**Page segmentation data:**
***

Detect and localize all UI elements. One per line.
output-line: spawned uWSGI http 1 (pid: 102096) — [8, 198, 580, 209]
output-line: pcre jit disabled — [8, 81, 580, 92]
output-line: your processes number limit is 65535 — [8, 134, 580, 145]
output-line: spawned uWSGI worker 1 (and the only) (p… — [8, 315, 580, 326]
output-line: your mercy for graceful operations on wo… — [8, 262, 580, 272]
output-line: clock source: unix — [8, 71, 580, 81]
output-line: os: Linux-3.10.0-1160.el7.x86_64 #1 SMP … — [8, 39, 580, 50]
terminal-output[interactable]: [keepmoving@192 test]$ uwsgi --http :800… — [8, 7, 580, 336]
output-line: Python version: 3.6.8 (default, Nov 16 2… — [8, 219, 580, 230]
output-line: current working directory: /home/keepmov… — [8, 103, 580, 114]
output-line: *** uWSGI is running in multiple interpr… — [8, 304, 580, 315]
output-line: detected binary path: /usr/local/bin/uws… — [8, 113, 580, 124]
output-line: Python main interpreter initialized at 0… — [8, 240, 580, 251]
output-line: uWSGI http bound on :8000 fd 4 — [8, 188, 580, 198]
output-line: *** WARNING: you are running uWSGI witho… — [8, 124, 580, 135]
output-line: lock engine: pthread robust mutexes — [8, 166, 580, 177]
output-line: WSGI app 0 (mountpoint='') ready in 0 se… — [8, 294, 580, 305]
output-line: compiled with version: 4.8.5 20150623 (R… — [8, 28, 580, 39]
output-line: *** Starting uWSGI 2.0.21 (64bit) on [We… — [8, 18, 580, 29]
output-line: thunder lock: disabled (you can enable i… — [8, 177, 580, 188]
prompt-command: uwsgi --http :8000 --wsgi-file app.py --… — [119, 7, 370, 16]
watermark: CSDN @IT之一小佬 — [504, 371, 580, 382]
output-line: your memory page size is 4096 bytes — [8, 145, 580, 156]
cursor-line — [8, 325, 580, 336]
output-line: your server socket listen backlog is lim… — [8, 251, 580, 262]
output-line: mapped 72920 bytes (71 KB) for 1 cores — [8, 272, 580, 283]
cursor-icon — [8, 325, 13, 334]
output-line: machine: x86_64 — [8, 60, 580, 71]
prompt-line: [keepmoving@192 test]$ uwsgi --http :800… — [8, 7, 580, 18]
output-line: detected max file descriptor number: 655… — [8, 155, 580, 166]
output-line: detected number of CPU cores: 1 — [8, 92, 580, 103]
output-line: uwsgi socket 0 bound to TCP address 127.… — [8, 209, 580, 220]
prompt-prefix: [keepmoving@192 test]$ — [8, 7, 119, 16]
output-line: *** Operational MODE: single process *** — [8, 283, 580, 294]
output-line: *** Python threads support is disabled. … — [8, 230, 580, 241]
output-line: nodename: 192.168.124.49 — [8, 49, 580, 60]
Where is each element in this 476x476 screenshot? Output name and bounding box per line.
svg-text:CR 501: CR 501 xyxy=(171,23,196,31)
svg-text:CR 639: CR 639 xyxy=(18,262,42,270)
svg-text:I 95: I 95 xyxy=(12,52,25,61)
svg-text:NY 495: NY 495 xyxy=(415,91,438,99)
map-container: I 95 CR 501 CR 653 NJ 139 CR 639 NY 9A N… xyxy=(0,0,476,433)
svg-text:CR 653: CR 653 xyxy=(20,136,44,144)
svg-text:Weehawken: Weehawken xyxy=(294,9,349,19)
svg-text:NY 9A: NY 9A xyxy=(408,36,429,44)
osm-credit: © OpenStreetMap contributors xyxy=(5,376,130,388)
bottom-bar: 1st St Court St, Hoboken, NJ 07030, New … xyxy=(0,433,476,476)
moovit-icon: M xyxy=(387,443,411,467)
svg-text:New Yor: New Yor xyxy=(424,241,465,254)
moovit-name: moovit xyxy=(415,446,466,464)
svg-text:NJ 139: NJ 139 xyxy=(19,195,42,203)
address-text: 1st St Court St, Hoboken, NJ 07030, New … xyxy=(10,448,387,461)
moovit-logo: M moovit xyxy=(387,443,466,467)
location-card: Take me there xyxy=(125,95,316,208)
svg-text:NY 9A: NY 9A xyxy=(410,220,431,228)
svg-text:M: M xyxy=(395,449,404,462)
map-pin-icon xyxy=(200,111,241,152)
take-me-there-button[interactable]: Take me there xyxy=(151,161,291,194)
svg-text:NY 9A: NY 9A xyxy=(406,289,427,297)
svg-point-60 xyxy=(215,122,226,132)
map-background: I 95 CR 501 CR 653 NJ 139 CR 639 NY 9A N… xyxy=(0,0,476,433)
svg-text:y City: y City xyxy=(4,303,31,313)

***

**EXERCISE DIRECTIONS:** Please copy out the records exactly as they appear.

**THE COMPLETED TASK:**
Detect and localize all UI elements. One per line.
output-line: spawned uWSGI http 1 (pid: 102096) — [8, 198, 580, 209]
output-line: pcre jit disabled — [8, 81, 580, 92]
output-line: your processes number limit is 65535 — [8, 134, 580, 145]
output-line: spawned uWSGI worker 1 (and the only) (p… — [8, 315, 580, 326]
output-line: your mercy for graceful operations on wo… — [8, 262, 580, 272]
output-line: clock source: unix — [8, 71, 580, 81]
output-line: os: Linux-3.10.0-1160.el7.x86_64 #1 SMP … — [8, 39, 580, 50]
terminal-output[interactable]: [keepmoving@192 test]$ uwsgi --http :800… — [8, 7, 580, 336]
output-line: Python version: 3.6.8 (default, Nov 16 2… — [8, 219, 580, 230]
output-line: current working directory: /home/keepmov… — [8, 103, 580, 114]
output-line: *** uWSGI is running in multiple interpr… — [8, 304, 580, 315]
output-line: detected binary path: /usr/local/bin/uws… — [8, 113, 580, 124]
output-line: Python main interpreter initialized at 0… — [8, 240, 580, 251]
output-line: uWSGI http bound on :8000 fd 4 — [8, 188, 580, 198]
output-line: *** WARNING: you are running uWSGI witho… — [8, 124, 580, 135]
output-line: lock engine: pthread robust mutexes — [8, 166, 580, 177]
output-line: WSGI app 0 (mountpoint='') ready in 0 se… — [8, 294, 580, 305]
output-line: compiled with version: 4.8.5 20150623 (R… — [8, 28, 580, 39]
output-line: *** Starting uWSGI 2.0.21 (64bit) on [We… — [8, 18, 580, 29]
output-line: thunder lock: disabled (you can enable i… — [8, 177, 580, 188]
prompt-command: uwsgi --http :8000 --wsgi-file app.py --… — [119, 7, 370, 16]
watermark: CSDN @IT之一小佬 — [504, 371, 580, 382]
output-line: your memory page size is 4096 bytes — [8, 145, 580, 156]
cursor-line — [8, 325, 580, 336]
output-line: your server socket listen backlog is lim… — [8, 251, 580, 262]
output-line: mapped 72920 bytes (71 KB) for 1 cores — [8, 272, 580, 283]
cursor-icon — [8, 325, 13, 334]
output-line: machine: x86_64 — [8, 60, 580, 71]
prompt-line: [keepmoving@192 test]$ uwsgi --http :800… — [8, 7, 580, 18]
output-line: detected max file descriptor number: 655… — [8, 155, 580, 166]
output-line: detected number of CPU cores: 1 — [8, 92, 580, 103]
output-line: uwsgi socket 0 bound to TCP address 127.… — [8, 209, 580, 220]
prompt-prefix: [keepmoving@192 test]$ — [8, 7, 119, 16]
output-line: *** Operational MODE: single process *** — [8, 283, 580, 294]
output-line: *** Python threads support is disabled. … — [8, 230, 580, 241]
output-line: nodename: 192.168.124.49 — [8, 49, 580, 60]
Where is each element in this 476x476 screenshot? Output name and bounding box per line.
svg-text:CR 501: CR 501 xyxy=(171,23,196,31)
svg-text:CR 639: CR 639 xyxy=(18,262,42,270)
svg-text:I 95: I 95 xyxy=(12,52,25,61)
svg-text:NY 495: NY 495 xyxy=(415,91,438,99)
map-container: I 95 CR 501 CR 653 NJ 139 CR 639 NY 9A N… xyxy=(0,0,476,433)
svg-text:CR 653: CR 653 xyxy=(20,136,44,144)
svg-text:Weehawken: Weehawken xyxy=(294,9,349,19)
svg-text:NY 9A: NY 9A xyxy=(408,36,429,44)
osm-credit: © OpenStreetMap contributors xyxy=(5,376,130,388)
bottom-bar: 1st St Court St, Hoboken, NJ 07030, New … xyxy=(0,433,476,476)
moovit-icon: M xyxy=(387,443,411,467)
svg-text:New Yor: New Yor xyxy=(424,241,465,254)
moovit-name: moovit xyxy=(415,446,466,464)
svg-text:NJ 139: NJ 139 xyxy=(19,195,42,203)
address-text: 1st St Court St, Hoboken, NJ 07030, New … xyxy=(10,448,387,461)
moovit-logo: M moovit xyxy=(387,443,466,467)
location-card: Take me there xyxy=(125,95,316,208)
svg-text:NY 9A: NY 9A xyxy=(410,220,431,228)
svg-text:M: M xyxy=(395,449,404,462)
map-pin-icon xyxy=(200,111,241,152)
take-me-there-button[interactable]: Take me there xyxy=(151,161,291,194)
svg-text:NY 9A: NY 9A xyxy=(406,289,427,297)
svg-point-60 xyxy=(215,122,226,132)
map-background: I 95 CR 501 CR 653 NJ 139 CR 639 NY 9A N… xyxy=(0,0,476,433)
svg-text:y City: y City xyxy=(4,303,31,313)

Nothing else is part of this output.